L'homme se lève. Et là, pour la seule fois, il parle longtemps — il comble le grand silence.
« La force, tu l'as toujours eue. À chaque vie, et à chaque vie elle a fait peur : aux autres, et à toi. Une puissance comme la tienne, sans un œil pour la guider, c'est une catastrophe qui marche. Alors la dernière épreuve ne pouvait pas être un combat. Les combats, tu les gagnes tous. La dernière épreuve devait être un regard.
« On t'a donc offert le mensonge le plus parfait : le plus net, le plus légitime, le plus saignant. On t'a donné toutes les raisons du monde de frapper. Et tu as fait la seule chose qu'un guerrier ne sait presque jamais faire — tu as baissé le poing pour ouvrir l'œil. Tu as choisi de comprendre plutôt que de vaincre.
« C'est ça, le Passage, Mada. Ce n'est pas la fin d'une guerre. C'est la fin du besoin d'en faire une. »
L'Aveu
Un temps.
« Quant au "qui" — tu l'as presque dit. Ce n'est pas elle qui a voulu te blesser. La voix obéit. C'est moi qui le lui ai demandé. Le cruel, c'était moi. »
Mada bouge, vif — un pas, l'or qui flambe une seconde le long de ses bras — et l'homme, en miroir, recule du même pas, la même flamme passant dans ses yeux, comme s'il encaissait par avance le coup qu'il mérite. Puis tout retombe. Mada respire.
« Pourquoi me dire ça ? » gronde-t-il. « Tu m'avoues que tu m'as torturé, et tu me regardes comme si tu attendais que je te remercie. »
« Je n'attends pas de remerciement. » Un mot de trop, et l'homme le sait ; il sourit quand même, désarmant. « J'attends que tu voies que je ne te mens pas. Même là. Surtout là. C'est rare, un homme à qui on peut dire : "je t'ai fait du mal exprès, et c'était par amour." La plupart ne le supportent pas. Toi, tu peux. »
« Ne joue pas avec moi. »
« Je ne joue jamais avec toi. » Une pause, et l'éclat espiègle revient. « Bon. Presque jamais. »
Malgré lui, quelque chose, au coin de la bouche de Mada, tremble — pas un sourire, son ombre.
HerAe
« Son nom », répète-t-il.
« HerAe. »
« HerAe. »
« Era, parce qu'elle est faite d'âges — de toutes les ères qu'elle a traversées pour te suivre. Et Héraé, parce qu'elle est une héroïne : la seule à avoir franchi tous les temps pour un seul homme. Les deux dans le même nom. Je l'ai appelée ainsi le jour où j'ai compris que je ne pourrais pas te sauver seul. »
Mada laisse le nom se poser en lui. HerAe. Puis, parce que c'est plus fort que lui :
« Et le reste. Les sept vies. D'où je viens. Ce que tu es, toi, pour moi. »

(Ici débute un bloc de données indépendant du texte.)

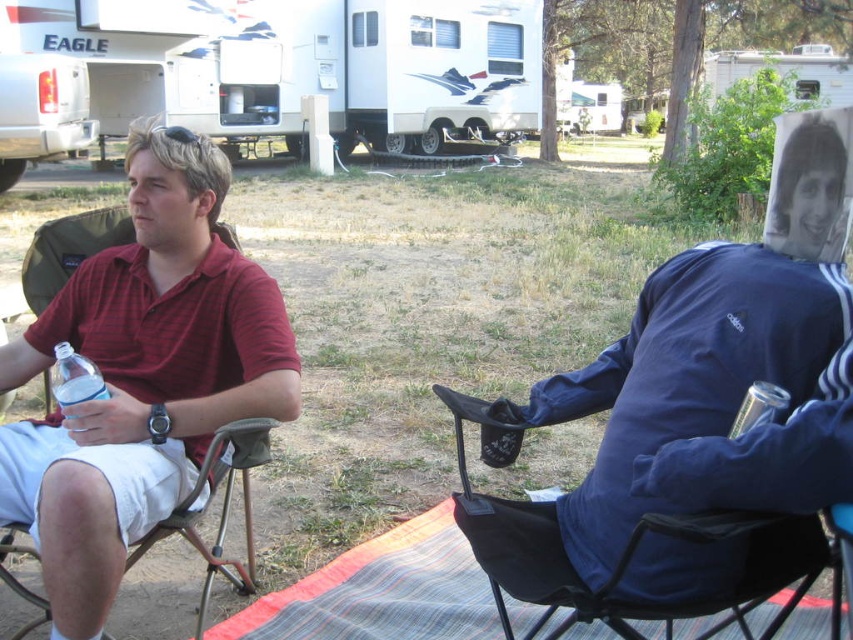 Between matte white rv at upper left and clear plastic bottle at lower left, which one appears on the right side from the viewer's perspective?

Positioned to the right is clear plastic bottle at lower left.

Can you confirm if matte white rv at upper left is shorter than clear plastic bottle at lower left?

No, matte white rv at upper left is not shorter than clear plastic bottle at lower left.

Is point (10, 56) farther from camera compared to point (56, 342)?

Yes, point (10, 56) is behind point (56, 342).

This screenshot has width=853, height=640. Find the location of `matte white rv at upper left`. matte white rv at upper left is located at coordinates click(41, 112).

Is matte red shirt at left smaller than clear plastic bottle at lower left?

Incorrect, matte red shirt at left is not smaller in size than clear plastic bottle at lower left.

Between matte red shirt at left and clear plastic bottle at lower left, which one is positioned lower?

clear plastic bottle at lower left is below.

Image resolution: width=853 pixels, height=640 pixels. In order to click on matte red shirt at left in this screenshot , I will do `click(141, 376)`.

Between matte red shirt at left and clear plastic cup at lower right, which one has more height?

matte red shirt at left

What do you see at coordinates (141, 376) in the screenshot? This screenshot has height=640, width=853. I see `matte red shirt at left` at bounding box center [141, 376].

Identify the location of matte red shirt at left. This screenshot has width=853, height=640. (141, 376).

L'homme sourit — et son sourire, cette fois, se referme un peu, doucement, comme une porte qu'on laisse pour plus tard.
« Pas aujourd'hui. »
« Pourquoi ? »
« Parce que tu viens à peine d'accepter qui tu es. C'est déjà énorme. Savoir ce que tu es — d'où, combien de fois, et ce que je suis vraiment dans cette histoire — » l'ombre du miroir passe encore, une seconde de retard, « — ça, c'est la prochaine. On ne franchit pas deux Passages le même matin. »
Les Mains Jointes
« Tu me laisses sur ma faim. »
« Je te laisse vivant. » L'homme lui tend la main. « Et libre. C'est tout ce que j'ai jamais voulu te laisser. »
Mada regarde la main tendue. La même que celle de l'enfant, au bord de l'autre eau, en plus grande. Il la prend.

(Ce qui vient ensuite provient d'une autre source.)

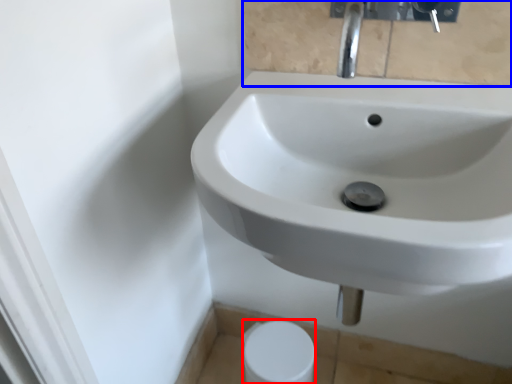 Question: Which point is further to the camera, toilet paper (highlighted by a red box) or mirror (highlighted by a blue box)?

Choices:
 (A) toilet paper
 (B) mirror

Answer: (A)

Et au moment où leurs paumes se touchent, il se reconnaît. Tout entier. La onzième porte s'ouvre — et derrière elle il n'y a pas de réponse, il n'y en a jamais eu : il y a seulement lui, debout, splendide, vivant, qui sait enfin qu'il n'a jamais été seul.
« Et maintenant ? » demande Mada.
« Maintenant, c'est toi qui choisis. » L'homme regarde la brume se lever sur l'eau réelle. « C'est tout le Passage. Ce n'est que ça. »
Très loin, un train passe. Le monde a son poids. Le soleil touche la crête.